Wearables

Detecting human activity on mobile and wearable devices

7th April 2016
Joe Bush
0
Datasheets

To aid the development of motion sensing applications, STMicroelectronics has introduced three additions to its Open.MEMS portfolio of free and software libraries.

The new libraries allow designers to combine ST’s motion sensing technology with the range of price/power/performance options offered by the STM32 ARM Cortex-M 32-bit microcontroller family. This provides a suitable route to implementing contextual awareness in mobile, wearable and IoT (Internet of Things) applications.

The new software allows the detection of human activities from data acquired by inertial sensors embedded in the end user equipment. Optimised to minimise power consumption, they are particularly suited for fitness and healthcare applications in portable or wearable platforms that monitor human physical activities in real time over long periods.

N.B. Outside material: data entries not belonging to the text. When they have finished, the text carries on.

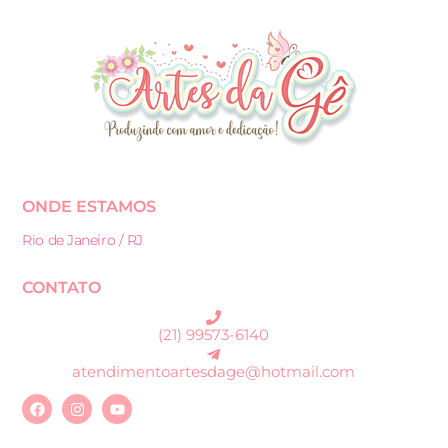
ONDE ESTAMOS
Rio de Janeiro / RJ
CONTATO
(21) 99573-6140
atendimentoartesdage@hotmail.com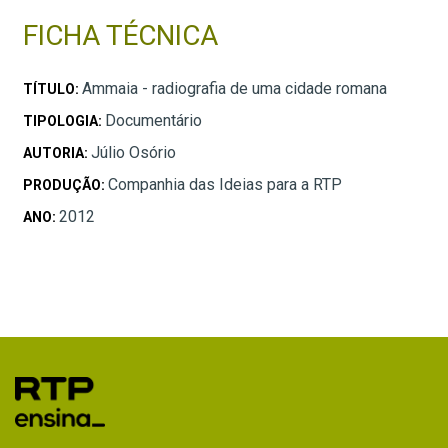
FICHA TÉCNICA
Ammaia - radiografia de uma cidade romana
TÍTULO:
Documentário
TIPOLOGIA:
Júlio Osório
AUTORIA:
Companhia das Ideias para a RTP
PRODUÇÃO:
2012
ANO: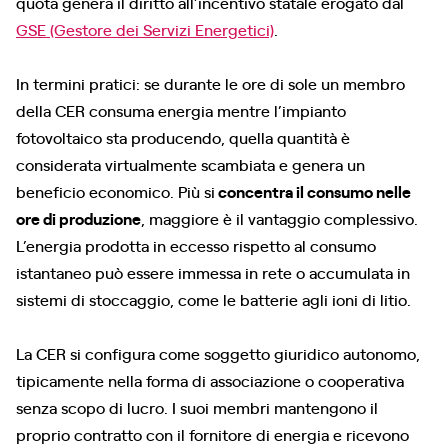
quota genera il diritto all’incentivo statale erogato dal
GSE (Gestore dei Servizi Energetici)
.
In termini pratici: se durante le ore di sole un membro
della CER consuma energia mentre l’impianto
fotovoltaico sta producendo, quella quantità è
considerata virtualmente scambiata e genera un
beneficio economico. Più si
concentra il consumo nelle
ore di produzione
, maggiore è il vantaggio complessivo.
L’energia prodotta in eccesso rispetto al consumo
istantaneo può essere immessa in rete o accumulata in
sistemi di stoccaggio, come le batterie agli ioni di litio.
La CER si configura come soggetto giuridico autonomo,
tipicamente nella forma di associazione o cooperativa
senza scopo di lucro. I suoi membri mantengono il
proprio contratto con il fornitore di energia e ricevono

The three new software packages are:

  • The osxMotionAR Activity Recognition package is an algorithm that identifies the user activity from a range of movements and transportation scenarios such as stationary, walking, fast walking, jogging, cycling and driving. Exploiting the high precision of ST’s LSM6DS3, LSM6DS3H and LSM6DSL inertial modules, the Activity Recognition algorithm manages the data acquired from the sensors at a low sampling frequency and returns the identified activity in real time with a low power consumption.
  • The osxMotionCP Carry Position package detects how the device containing the motion sensors is being carried. For example, the algorithm can detect whether a portable device such as a mobile phone is placed on a desk, held in hand to view the display or in a swinging arm, near the user’s head, or put in a shirt or trouser pocket. To minimise power consumption, sensor data is acquired at a low sampling frequency (50Hz).
  • The osxMotionGR Gesture Recognition package recognises the actions carried out on a mobile or handheld device, including pick-up, glance or wake-up, which allows designers to develop controls for different functions on the device. This algorithm acquires data from inertial modules with a sampling frequency of 100Hz and recognises the gestures carried out by the user platform in real time.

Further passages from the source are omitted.